As Indiana considers revamping its civil forfeiture law, the federal government has given state and local law enforcement a mechanism to potentially do an end-run around whatever reforms are made.
The U.S. Department of Justice issued a directive July 19 that essentially rolled back the limitations placed on asset seizures during the Obama administration. This gives police and sheriff departments across the country the ability to use federal rules to seize and keep the property of individuals who have not been charged with or convicted of a crime.
Civil forfeiture is widely criticized by Republicans and Democrats, conservatives and liberals alike. But in announcing the policy change, U.S. Attorney General Jeff Sessions touted the practice as taking back ill-gotten gains, preventing new crimes and weakening criminal organizations. In addition, he continued, the money from the assets is used to fund new equipment and training for law enforcement.
“In departments across this country, funds that were once used to take lives are now being used to save lives,” Session said.
Timothy Morrison, Indiana University Maurer School of Law adjunct faculty member and retired first assistant U.S. attorney for the Southern District of Indiana, said giving law enforcement the ability scoop up property has drawbacks as well as benefits. It is not a black-and-white issue.
Even so, he acknowledged, “I’m not sure if the headaches you get are worth all the effort.”
Civil forfeiture can get drugs, money and weapons off the streets. Taking the resources can cut a criminal operation’s ability to hurt, threaten and kill.

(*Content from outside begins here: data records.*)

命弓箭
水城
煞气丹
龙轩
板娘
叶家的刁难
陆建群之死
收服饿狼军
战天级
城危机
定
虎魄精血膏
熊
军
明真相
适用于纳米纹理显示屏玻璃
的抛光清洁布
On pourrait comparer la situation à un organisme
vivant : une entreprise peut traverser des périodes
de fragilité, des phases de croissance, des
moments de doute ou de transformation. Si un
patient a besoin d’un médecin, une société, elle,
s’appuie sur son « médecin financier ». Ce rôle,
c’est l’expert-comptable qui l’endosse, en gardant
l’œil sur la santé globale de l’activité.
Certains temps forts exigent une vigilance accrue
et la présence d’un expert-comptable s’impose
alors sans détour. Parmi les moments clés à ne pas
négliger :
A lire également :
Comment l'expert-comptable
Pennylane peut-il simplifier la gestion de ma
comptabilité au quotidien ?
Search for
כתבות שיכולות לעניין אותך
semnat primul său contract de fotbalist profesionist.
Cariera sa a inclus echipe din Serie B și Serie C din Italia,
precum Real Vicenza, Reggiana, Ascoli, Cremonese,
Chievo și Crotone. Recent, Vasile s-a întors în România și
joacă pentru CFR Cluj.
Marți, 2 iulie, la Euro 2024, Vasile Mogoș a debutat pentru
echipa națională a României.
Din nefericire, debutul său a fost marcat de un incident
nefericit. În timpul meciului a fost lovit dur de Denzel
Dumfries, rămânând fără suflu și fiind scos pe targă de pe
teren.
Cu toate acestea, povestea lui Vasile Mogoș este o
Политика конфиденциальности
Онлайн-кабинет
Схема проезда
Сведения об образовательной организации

However, Morrison said, the practice is prone to abuse. Innocent people who had no part in breaking the law and are never even arrested can lose their property. “And many law enforcement officials are not happy (with civil forfeiture) because they see it as the money controlling the investigation,” he said, explaining departments have the financial incentive to go after the person with the most assets rather than the most dangerous individual.

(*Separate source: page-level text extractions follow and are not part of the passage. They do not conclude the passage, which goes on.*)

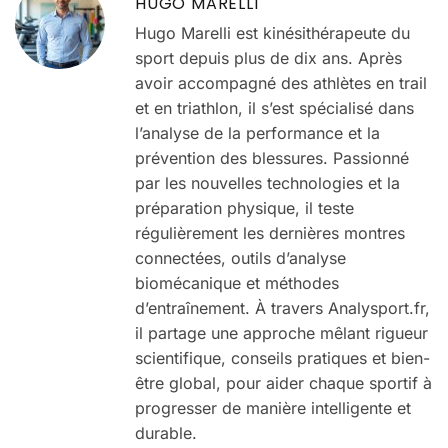
HUGO MARELLI
Hugo Marelli est kinésithérapeute du
sport depuis plus de dix ans. Après
avoir accompagné des athlètes en trail
et en triathlon, il s’est spécialisé dans
l’analyse de la performance et la
prévention des blessures. Passionné
par les nouvelles technologies et la
préparation physique, il teste
régulièrement les dernières montres
connectées, outils d’analyse
biomécanique et méthodes
d’entraînement. À travers Analysport.fr,
il partage une approche mêlant rigueur
scientifique, conseils pratiques et bien-
être global, pour aider chaque sportif à
progresser de manière intelligente et
durable.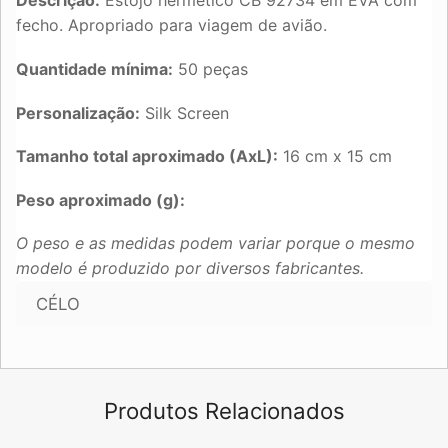
Descrição:
Estojo hermético CB 92734 em EVA com
fecho. Apropriado para viagem de avião.
Quantidade mínima:
50 peças
Personalização:
Silk Screen
Tamanho total aproximado (AxL):
16 cm x 15 cm
Peso aproximado (g):
O peso e as medidas podem variar porque o mesmo
modelo é produzido por diversos fabricantes.
CÉLO
Produtos Relacionados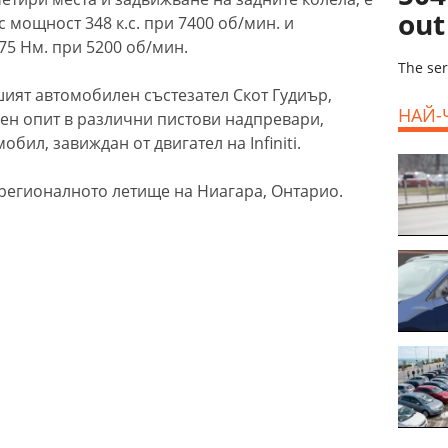
out
с мощност 348 к.с. при 7400 об/мин. и
5 Нм. при 5200 об/мин.
The ser
шият автомобилен състезател Скот Гудиър,
НАЙ-
шен опит в различни пистови надпревари,
бил, завиждан от двигател на Infiniti.
 регионалното летище на Ниагара, Онтарио.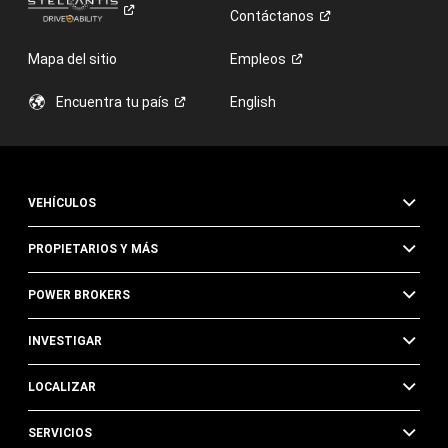
Contáctanos
Mapa del sitio
Empleos
Encuentra tu
país
English
VEHÍCULOS
PROPIETARIOS Y MÁS
POWER BROKERS
INVESTIGAR
LOCALIZAR
SERVICIOS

The directive from the Justice Department lifts the restrictions on federal adoption. This allows state and local law enforcement to take property they believe is tied to a crime and forfeit it to the federal government thus circumventing any state laws prohibiting civil forfeitures. In turn, the federal administration kicks back 80 percent of the assets to the local police, sheriff and prosecutors.
Indianapolis attorney Todd Ess has represented individuals contesting the civil forfeiture of their property and has testified about the state’s forfeiture laws before the Indiana Legislature. He expects the Justice Department’s reversal will bring more activity to the courthouse.
“There might be an uptick in the number of civil forfeitures filed in federal court, which is exactly what Sessions’ order is designed to do: keep forfeitures out of state courts,” he wrote in an email.
During the 2017 session of the Indiana General Assembly, 10 bills were introduced that dealt with civil forfeiture. Two of the measures would have divided the proceeds differently among the state agencies. Five proposals would have required a conviction before the property could be seized and of those, four would have taken the extra step of prohibiting federally adopted forfeiture.
According to the nonprofit Institute for Justice, 24 states in the last three years have enacted laws designed to curtail civil forfeitures. Some states have abolished the practice outright and forbid federal adoption.
Sen. Phil Boots, R-Crawfordsville, authored a bill last session that would have required local law enforcement to get a conviction before seizing an individual’s property and would have prevented the police and sheriff from turning the confiscated items over to the federal government. The measure, Senate Bill 8, passed the Indiana Senate on a 40-10 vote but did not get a hearing from the Courts and Criminal Code Committee in the House of Representatives.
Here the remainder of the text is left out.